Criminal convictions are a primary basis for deportation or denial of immigration benefits, like greencards, visas, and naturalization. A criminal conviction can have devastating consequences on your immigration options. Some convictions may result in deportation. Some may not. Immigration is controlled by federal law. Most convictions are based on state law. Whether a state conviction qualifies as a deportable offense under federal law is often a complicated analysis that is commonly litigated in courts across the country. The best course of action when you are charged with a crime is to consult with an experienced immigration lawyer who has criminal law experience. Then make sure your criminal defense lawyer and immigration lawyer discuss the best options for your criminal case and how a conviction will affect your immigration case. But what if it’s too late? What if you already have the criminal conviction and are only now being told that you can be deported because of that conviction. Or what if you are being told that you can’t apply for an immigration benefit because of your criminal conviction?
Is there anything I can do?
Once you plead guilty or no contest or are found guilty by a jury, it becomes increasingly difficult to fight your conviction. However, there may be an avenue of hope. The law in the State of Florida allows you to go back two years to challenge a conviction if your criminal defense attorney made certain mistakes. For example, if your criminal defense attorney did not properly advise you of the immigration consequences of your criminal conviction, you may be able to reopen the case and negotiate a more immigration friendly plea.
My lawyer didn’t advise me of the immigration consequences, so I should be good right?
Not so fast. It’s more complicated than that. You would have to file a Motion for Post-Conviction Relief alleging that your criminal defense attorney was ineffective because he or she failed to properly advise you of the immigration consequences. You would also have to establish that you entered your plea of guilty or no contest because you didn’t know you could be deported. And you can’t establish this by your word alone. After filing the motion, the trial judge will conduct an evidentiary hearing where your prior criminal defense attorney will testify and you would testify. The judge would determine based on all of the evidence whether the attorney was ineffective and whether you were prejudiced by that attorney’s ineffectiveness.
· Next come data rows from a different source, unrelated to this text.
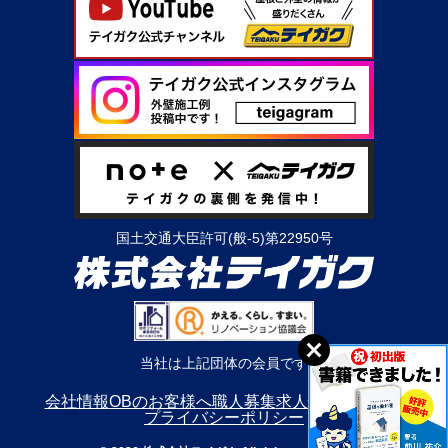
国土交通大臣許可(般-5)第22950号
当社は上記団体の会員です
会社情報
OBのお客様へ
職人募集
求人情報
利用規約
プライバシーポリシー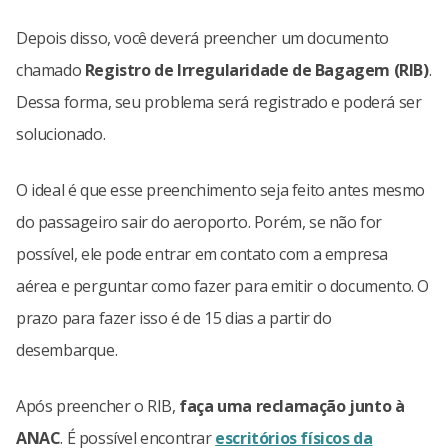
Depois disso, você deverá preencher um documento
chamado
Registro de Irregularidade de Bagagem (RIB)
.
Dessa forma, seu problema será registrado e poderá ser
solucionado.
O ideal é que esse preenchimento seja feito antes mesmo
do passageiro sair do aeroporto. Porém, se não for
possível, ele pode entrar em contato com a empresa
aérea e perguntar como fazer para emitir o documento. O
prazo para fazer isso é de 15 dias a partir do
desembarque.
Após preencher o RIB,
faça uma reclamação junto à
ANAC
. É possível encontrar
escritórios físicos da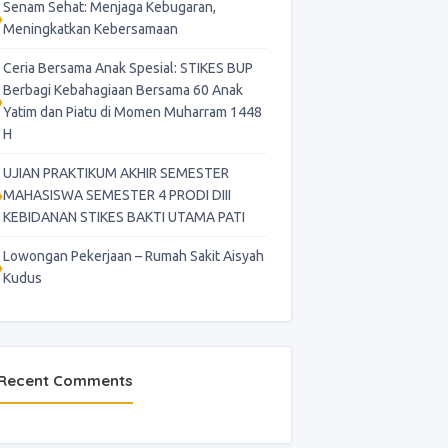
Senam Sehat: Menjaga Kebugaran,
Meningkatkan Kebersamaan
Ceria Bersama Anak Spesial: STIKES BUP
Berbagi Kebahagiaan Bersama 60 Anak
Yatim dan Piatu di Momen Muharram 1448
H
UJIAN PRAKTIKUM AKHIR SEMESTER
MAHASISWA SEMESTER 4 PRODI DIII
KEBIDANAN STIKES BAKTI UTAMA PATI
Lowongan Pekerjaan – Rumah Sakit Aisyah
Kudus
Recent Comments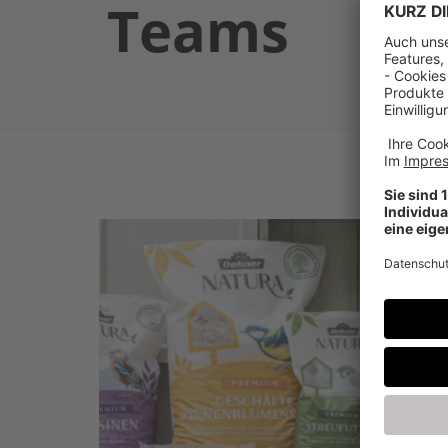
Teams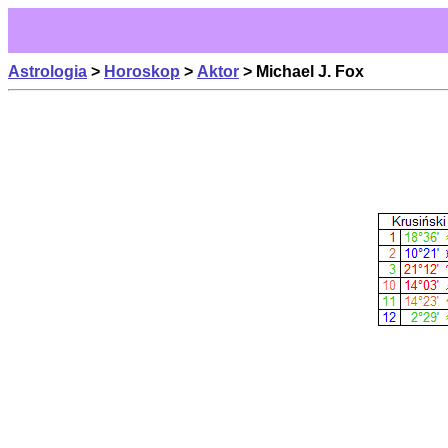
Astrologia
>
Horoskop
>
Aktor
> Michael J. Fox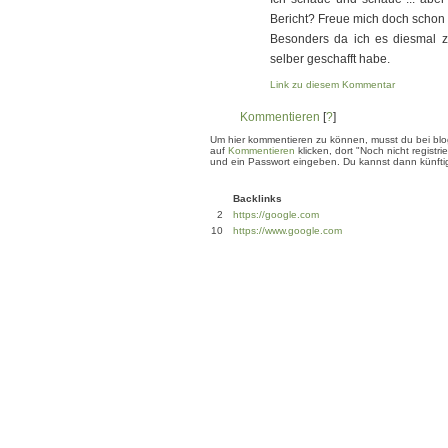
Bericht? Freue mich doch schon d
Besonders da ich es diesmal 
selber geschafft habe.
Link zu diesem Kommentar
Kommentieren
[
?
]
Um hier kommentieren zu können, musst du bei blogg
auf
Kommentieren
klicken, dort "Noch nicht regis
und ein Passwort eingeben. Du kannst dann künftig
Backlinks
2
https://google.com
10
https://www.google.com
In other words, if the judge finds that the criminal attorney didn’t properly advise you of the immigration consequences, but that you would have pled guilty of no contest anyway because the evidence was so strong against you, the trial judge could deny the motion and the conviction would stand. However, deportation is a drastic, often catastrophic consequence, and judges will often determine that you were prejudiced if the criminal attorney did not properly advise you.
What happens if the judge grants the motion?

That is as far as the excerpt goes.